- Dataset excerpts
=== Begin Enclosure ===
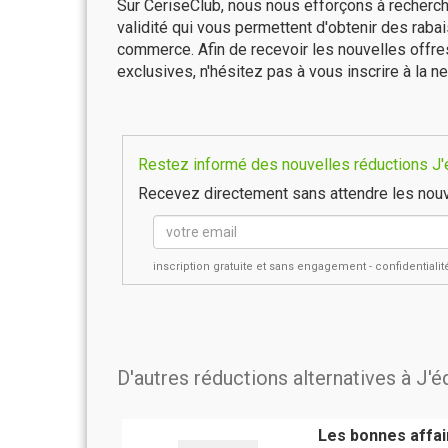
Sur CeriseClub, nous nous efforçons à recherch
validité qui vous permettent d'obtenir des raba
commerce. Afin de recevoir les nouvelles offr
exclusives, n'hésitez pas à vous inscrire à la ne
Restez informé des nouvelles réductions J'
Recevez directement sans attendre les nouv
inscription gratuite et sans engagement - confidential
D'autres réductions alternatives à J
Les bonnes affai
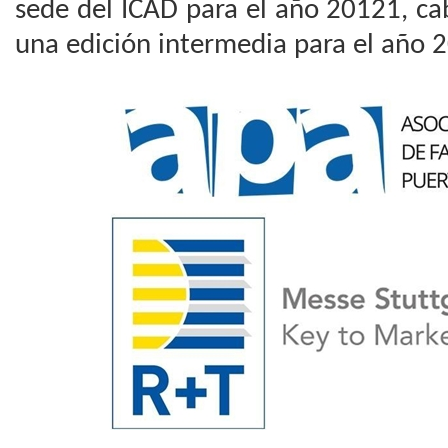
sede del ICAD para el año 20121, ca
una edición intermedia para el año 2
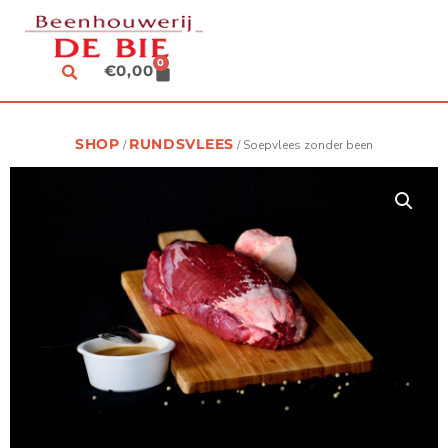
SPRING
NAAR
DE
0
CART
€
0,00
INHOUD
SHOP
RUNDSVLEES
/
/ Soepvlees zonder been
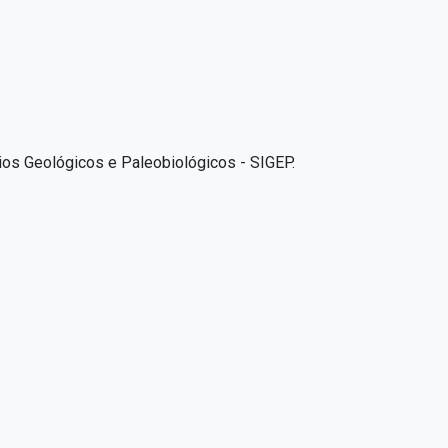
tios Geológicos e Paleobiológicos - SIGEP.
=== End Enclosure ===
Restate word for word the lines from the one with "inscription gratuite et" to the end of the material, both included. Do not include the pictures.

- Response area
inscription gratuite et sans engagement - confidential
D'autres réductions alternatives à J
Les bonnes affai
sede del ICAD para el año 20121, ca
una edición intermedia para el año 2
SPRING
NAAR
DE
0
CART
€
0,00
INHOUD
SHOP
RUNDSVLEES
/
/ Soepvlees zonder been
tios Geológicos e Paleobiológicos - SIGEP.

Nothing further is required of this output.